→ **ACTION ITEM**: Within the data that follows, set down exactly the lines from the one containing "MotoGP (149, 2277)" through the one containing "Paraguay Primera División (216, 2469)", both ends included.

→ **RECORDS**:
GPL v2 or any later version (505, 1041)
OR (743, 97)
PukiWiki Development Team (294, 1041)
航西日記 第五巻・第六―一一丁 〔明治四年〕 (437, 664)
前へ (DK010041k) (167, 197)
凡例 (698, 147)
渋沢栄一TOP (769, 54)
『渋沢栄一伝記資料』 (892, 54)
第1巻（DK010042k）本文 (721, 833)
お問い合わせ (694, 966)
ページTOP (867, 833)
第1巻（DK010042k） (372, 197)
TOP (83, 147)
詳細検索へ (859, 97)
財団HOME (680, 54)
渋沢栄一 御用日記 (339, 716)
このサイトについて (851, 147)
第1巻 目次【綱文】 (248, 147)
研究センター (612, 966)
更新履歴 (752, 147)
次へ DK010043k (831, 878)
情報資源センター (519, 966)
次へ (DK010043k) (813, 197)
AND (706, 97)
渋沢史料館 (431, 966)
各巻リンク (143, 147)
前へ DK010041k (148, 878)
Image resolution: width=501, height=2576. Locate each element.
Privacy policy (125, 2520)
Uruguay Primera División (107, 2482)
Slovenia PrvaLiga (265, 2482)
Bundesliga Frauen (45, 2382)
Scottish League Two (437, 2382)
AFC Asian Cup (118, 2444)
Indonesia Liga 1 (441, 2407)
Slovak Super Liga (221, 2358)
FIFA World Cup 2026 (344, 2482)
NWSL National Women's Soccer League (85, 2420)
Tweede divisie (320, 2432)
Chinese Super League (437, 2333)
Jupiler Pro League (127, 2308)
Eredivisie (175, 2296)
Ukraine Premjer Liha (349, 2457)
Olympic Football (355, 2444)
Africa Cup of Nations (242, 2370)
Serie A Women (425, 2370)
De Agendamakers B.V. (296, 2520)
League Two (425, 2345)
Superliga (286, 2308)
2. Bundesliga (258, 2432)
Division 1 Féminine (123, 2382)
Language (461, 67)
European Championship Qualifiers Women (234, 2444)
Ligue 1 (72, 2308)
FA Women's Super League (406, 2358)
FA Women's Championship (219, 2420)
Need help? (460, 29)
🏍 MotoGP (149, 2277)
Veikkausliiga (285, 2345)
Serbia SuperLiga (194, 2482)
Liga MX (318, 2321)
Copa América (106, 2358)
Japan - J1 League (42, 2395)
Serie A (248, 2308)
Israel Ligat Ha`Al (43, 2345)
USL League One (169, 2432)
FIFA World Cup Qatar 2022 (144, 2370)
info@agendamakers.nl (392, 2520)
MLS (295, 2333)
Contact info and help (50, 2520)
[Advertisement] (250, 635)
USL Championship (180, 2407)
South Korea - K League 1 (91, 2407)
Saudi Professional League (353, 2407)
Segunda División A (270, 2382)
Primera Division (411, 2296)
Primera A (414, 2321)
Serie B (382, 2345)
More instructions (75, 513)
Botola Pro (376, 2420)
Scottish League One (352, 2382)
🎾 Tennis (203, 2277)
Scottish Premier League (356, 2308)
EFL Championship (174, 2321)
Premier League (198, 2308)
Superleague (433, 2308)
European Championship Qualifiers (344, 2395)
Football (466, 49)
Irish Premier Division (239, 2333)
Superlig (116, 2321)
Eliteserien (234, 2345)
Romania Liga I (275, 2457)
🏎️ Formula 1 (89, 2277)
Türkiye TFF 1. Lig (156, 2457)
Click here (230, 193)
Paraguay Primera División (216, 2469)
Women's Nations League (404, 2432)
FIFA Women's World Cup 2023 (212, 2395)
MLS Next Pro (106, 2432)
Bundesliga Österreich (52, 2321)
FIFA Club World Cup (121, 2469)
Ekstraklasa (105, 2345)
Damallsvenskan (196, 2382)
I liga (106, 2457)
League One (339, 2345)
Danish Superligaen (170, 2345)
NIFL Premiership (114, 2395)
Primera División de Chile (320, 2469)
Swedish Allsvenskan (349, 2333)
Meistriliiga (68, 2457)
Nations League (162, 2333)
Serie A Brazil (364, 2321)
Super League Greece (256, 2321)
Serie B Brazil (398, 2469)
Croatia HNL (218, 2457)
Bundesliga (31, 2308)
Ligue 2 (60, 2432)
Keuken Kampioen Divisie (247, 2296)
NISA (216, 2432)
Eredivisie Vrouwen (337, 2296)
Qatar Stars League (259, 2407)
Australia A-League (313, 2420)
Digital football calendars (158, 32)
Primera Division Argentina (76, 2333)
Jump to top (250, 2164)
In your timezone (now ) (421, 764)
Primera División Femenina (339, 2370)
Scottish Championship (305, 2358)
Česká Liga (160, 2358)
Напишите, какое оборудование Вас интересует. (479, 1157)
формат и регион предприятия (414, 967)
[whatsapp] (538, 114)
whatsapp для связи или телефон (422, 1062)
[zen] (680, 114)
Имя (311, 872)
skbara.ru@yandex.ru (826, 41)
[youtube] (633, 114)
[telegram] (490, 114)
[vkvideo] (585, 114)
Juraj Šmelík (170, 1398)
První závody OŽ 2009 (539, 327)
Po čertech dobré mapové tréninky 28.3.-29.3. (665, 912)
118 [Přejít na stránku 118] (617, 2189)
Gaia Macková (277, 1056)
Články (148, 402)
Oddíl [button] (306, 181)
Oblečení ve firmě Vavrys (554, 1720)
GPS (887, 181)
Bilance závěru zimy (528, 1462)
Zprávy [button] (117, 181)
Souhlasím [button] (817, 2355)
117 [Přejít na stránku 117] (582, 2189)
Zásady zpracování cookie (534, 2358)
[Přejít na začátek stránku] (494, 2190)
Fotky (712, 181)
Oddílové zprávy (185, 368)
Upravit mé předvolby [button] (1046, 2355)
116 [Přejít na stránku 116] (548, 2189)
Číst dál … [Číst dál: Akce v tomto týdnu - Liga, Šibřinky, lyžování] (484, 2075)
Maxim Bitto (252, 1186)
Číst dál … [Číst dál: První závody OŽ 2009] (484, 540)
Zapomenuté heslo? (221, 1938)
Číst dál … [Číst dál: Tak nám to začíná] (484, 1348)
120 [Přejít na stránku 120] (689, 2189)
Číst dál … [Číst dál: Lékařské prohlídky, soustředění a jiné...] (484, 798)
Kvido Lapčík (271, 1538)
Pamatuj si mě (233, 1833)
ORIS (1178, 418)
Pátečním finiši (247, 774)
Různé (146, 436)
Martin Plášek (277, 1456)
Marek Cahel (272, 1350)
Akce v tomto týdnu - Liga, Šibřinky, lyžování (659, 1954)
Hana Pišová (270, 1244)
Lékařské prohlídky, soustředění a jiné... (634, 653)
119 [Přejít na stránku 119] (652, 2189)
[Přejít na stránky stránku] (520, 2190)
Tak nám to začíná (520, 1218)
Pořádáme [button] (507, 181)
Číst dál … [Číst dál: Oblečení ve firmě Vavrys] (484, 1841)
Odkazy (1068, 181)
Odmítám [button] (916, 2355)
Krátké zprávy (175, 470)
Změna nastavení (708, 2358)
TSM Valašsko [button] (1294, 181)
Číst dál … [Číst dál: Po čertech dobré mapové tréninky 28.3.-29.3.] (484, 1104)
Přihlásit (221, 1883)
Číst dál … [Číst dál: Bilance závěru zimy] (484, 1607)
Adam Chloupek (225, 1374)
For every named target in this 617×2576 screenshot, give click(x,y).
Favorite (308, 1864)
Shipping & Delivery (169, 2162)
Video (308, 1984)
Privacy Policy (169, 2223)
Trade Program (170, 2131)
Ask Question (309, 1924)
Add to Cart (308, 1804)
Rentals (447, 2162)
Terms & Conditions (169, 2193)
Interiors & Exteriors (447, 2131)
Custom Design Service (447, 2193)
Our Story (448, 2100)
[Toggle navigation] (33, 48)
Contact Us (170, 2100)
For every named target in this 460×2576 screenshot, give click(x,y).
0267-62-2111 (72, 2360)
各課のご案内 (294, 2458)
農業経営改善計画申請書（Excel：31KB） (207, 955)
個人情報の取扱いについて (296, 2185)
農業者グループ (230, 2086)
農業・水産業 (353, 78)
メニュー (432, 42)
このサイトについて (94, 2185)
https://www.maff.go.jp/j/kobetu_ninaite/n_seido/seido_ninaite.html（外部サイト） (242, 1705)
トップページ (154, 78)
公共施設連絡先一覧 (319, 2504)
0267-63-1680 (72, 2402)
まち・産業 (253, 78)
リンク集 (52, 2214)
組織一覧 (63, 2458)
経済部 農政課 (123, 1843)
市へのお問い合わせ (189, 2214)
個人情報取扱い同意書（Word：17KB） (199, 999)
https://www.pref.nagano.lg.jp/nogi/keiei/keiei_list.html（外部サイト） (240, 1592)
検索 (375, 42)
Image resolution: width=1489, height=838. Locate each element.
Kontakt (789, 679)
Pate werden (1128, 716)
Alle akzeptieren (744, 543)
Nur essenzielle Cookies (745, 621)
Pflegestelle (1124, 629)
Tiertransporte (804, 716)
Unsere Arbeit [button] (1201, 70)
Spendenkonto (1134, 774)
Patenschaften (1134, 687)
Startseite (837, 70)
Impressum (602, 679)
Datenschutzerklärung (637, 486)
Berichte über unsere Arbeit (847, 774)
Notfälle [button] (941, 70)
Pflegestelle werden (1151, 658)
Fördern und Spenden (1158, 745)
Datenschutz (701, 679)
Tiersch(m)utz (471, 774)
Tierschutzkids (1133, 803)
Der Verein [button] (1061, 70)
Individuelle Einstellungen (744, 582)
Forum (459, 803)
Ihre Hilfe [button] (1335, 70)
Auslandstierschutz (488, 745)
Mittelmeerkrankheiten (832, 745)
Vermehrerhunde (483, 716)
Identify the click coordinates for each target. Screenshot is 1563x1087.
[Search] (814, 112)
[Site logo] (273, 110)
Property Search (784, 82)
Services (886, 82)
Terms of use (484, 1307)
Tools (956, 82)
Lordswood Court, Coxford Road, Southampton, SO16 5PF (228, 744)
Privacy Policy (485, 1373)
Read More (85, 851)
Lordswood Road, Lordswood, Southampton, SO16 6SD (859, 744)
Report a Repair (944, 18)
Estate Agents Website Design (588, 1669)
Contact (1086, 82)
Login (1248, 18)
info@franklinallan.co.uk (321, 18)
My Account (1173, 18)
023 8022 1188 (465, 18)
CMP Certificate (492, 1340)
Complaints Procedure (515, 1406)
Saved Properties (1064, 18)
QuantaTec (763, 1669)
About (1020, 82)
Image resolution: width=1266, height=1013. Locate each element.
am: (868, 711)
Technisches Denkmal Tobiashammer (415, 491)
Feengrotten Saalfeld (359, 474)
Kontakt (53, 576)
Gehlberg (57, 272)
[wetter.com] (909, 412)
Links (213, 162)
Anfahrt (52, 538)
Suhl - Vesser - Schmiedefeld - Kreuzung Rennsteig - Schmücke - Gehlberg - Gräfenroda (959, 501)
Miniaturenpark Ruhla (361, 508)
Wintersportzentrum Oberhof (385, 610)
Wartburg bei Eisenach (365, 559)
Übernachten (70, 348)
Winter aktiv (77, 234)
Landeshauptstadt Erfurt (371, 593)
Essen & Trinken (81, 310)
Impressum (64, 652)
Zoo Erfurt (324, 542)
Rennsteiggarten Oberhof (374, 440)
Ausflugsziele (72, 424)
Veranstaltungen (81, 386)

→ **REPLY**:
🏍 MotoGP (149, 2277)
Veikkausliiga (285, 2345)
Serbia SuperLiga (194, 2482)
Liga MX (318, 2321)
Copa América (106, 2358)
Japan - J1 League (42, 2395)
Serie A (248, 2308)
Israel Ligat Ha`Al (43, 2345)
USL League One (169, 2432)
FIFA World Cup Qatar 2022 (144, 2370)
info@agendamakers.nl (392, 2520)
MLS (295, 2333)
Contact info and help (50, 2520)
[Advertisement] (250, 635)
USL Championship (180, 2407)
South Korea - K League 1 (91, 2407)
Saudi Professional League (353, 2407)
Segunda División A (270, 2382)
Primera Division (411, 2296)
Primera A (414, 2321)
Serie B (382, 2345)
More instructions (75, 513)
Botola Pro (376, 2420)
Scottish League One (352, 2382)
🎾 Tennis (203, 2277)
Scottish Premier League (356, 2308)
EFL Championship (174, 2321)
Premier League (198, 2308)
Superleague (433, 2308)
European Championship Qualifiers (344, 2395)
Football (466, 49)
Irish Premier Division (239, 2333)
Superlig (116, 2321)
Eliteserien (234, 2345)
Romania Liga I (275, 2457)
🏎️ Formula 1 (89, 2277)
Türkiye TFF 1. Lig (156, 2457)
Click here (230, 193)
Paraguay Primera División (216, 2469)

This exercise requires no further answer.